→ DESCRIPTION OF THE TASK
Go through the entries below and collect each line with the string "Banano" in it.

→ DATA

- Opening Delimiter -

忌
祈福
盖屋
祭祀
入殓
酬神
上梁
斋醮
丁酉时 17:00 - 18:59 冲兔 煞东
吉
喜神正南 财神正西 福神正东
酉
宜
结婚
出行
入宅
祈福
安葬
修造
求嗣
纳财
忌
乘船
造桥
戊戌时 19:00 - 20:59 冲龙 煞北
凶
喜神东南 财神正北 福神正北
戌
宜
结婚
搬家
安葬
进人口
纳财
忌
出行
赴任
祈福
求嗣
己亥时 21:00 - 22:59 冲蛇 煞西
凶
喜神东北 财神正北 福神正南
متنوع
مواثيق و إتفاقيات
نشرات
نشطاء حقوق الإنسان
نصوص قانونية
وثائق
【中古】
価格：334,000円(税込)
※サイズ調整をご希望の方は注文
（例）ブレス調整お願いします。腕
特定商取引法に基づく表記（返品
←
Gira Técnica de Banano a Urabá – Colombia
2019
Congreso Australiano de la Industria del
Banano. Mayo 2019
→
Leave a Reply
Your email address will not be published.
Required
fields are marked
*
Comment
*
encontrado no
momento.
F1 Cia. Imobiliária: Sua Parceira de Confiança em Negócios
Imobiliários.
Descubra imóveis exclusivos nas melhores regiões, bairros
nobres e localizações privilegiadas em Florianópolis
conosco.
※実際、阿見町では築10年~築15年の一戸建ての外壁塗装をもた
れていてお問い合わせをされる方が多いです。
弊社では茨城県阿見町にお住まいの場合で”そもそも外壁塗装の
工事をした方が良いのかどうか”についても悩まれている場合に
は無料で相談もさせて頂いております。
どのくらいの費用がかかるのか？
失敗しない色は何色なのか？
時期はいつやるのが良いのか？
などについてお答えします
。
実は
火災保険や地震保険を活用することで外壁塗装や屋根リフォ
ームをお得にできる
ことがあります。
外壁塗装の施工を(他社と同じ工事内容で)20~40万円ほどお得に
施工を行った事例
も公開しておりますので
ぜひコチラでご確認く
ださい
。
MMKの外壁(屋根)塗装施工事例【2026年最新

- Closing Delimiter -

→ ANSWER TO THE PROBLEM
Gira Técnica de Banano a Urabá – Colombia
Banano. Mayo 2019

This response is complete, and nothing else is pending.